» **Your task**: Below are records; say how many of their lines include the word "обращений", giving nothing but the number.

'''

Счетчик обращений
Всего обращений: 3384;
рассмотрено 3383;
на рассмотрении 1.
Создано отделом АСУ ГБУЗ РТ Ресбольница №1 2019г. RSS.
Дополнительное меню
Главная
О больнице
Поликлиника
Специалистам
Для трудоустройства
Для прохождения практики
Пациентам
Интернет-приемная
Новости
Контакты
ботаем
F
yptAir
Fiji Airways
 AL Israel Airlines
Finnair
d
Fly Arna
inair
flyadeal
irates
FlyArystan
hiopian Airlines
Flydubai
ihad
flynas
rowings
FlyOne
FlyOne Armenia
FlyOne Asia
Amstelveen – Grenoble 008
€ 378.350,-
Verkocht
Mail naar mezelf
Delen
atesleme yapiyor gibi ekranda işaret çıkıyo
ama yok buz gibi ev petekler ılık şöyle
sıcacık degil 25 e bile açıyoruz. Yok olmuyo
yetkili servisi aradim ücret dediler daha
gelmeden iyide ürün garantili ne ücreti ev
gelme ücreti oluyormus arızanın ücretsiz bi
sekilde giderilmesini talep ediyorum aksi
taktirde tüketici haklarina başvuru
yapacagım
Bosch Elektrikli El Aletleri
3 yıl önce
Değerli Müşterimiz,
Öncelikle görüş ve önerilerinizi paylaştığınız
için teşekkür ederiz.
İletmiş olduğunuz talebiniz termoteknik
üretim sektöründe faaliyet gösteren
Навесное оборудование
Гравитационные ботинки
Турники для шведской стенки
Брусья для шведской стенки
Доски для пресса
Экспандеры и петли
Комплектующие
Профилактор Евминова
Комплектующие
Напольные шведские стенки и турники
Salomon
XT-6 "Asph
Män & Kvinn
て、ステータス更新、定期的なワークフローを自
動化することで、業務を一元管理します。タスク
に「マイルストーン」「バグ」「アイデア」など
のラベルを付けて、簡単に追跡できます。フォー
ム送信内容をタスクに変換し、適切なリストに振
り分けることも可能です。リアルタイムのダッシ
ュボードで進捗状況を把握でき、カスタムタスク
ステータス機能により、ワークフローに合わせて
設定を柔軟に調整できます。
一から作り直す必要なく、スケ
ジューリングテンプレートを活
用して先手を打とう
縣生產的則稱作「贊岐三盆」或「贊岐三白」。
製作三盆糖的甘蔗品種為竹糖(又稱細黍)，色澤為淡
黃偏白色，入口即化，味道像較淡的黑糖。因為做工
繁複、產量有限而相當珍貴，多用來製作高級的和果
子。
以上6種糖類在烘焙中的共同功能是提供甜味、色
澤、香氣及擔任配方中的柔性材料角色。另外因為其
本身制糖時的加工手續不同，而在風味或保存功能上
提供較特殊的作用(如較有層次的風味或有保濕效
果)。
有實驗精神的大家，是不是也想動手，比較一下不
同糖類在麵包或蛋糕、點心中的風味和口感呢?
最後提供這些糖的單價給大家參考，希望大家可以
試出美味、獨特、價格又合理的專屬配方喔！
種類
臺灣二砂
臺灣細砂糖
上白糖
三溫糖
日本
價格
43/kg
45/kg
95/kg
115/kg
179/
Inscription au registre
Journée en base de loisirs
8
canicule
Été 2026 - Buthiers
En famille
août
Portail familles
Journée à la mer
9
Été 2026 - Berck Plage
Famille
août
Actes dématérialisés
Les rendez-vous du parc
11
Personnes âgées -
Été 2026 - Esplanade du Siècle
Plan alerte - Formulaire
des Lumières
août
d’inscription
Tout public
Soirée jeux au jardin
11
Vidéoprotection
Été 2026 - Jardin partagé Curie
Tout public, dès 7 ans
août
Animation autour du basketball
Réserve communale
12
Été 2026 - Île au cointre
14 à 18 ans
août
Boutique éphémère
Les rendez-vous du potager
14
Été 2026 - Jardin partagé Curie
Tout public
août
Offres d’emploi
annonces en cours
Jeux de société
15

'''

» **Task response**: 2